"""
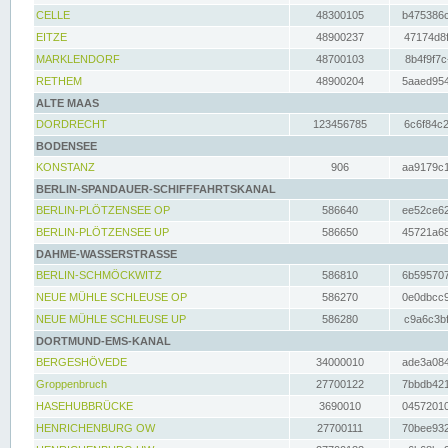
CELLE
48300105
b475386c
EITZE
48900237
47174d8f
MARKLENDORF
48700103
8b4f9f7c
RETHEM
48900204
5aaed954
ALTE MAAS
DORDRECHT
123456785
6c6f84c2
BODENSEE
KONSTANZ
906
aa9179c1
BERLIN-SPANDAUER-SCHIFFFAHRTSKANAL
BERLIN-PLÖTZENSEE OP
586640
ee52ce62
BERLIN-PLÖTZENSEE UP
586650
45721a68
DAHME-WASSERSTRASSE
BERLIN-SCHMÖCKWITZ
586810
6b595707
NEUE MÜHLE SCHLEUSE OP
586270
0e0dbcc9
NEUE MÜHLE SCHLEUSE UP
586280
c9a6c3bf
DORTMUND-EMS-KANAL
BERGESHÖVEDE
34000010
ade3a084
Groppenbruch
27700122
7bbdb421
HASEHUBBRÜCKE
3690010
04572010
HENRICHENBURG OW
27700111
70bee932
"""
"""
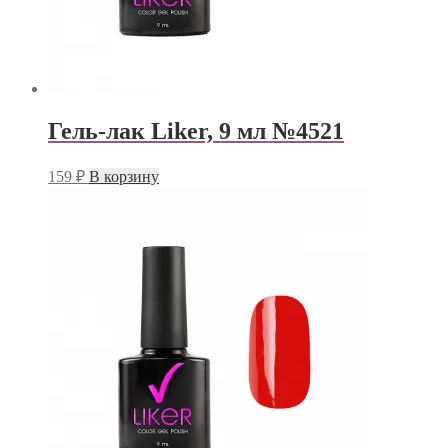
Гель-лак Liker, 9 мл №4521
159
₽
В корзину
"""
EXERCISE OBJECTIVE.
Find the word "NEUE" in the records and pull out each line that has it.

ANSWER SPACE.
NEUE MÜHLE SCHLEUSE OP
NEUE MÜHLE SCHLEUSE UP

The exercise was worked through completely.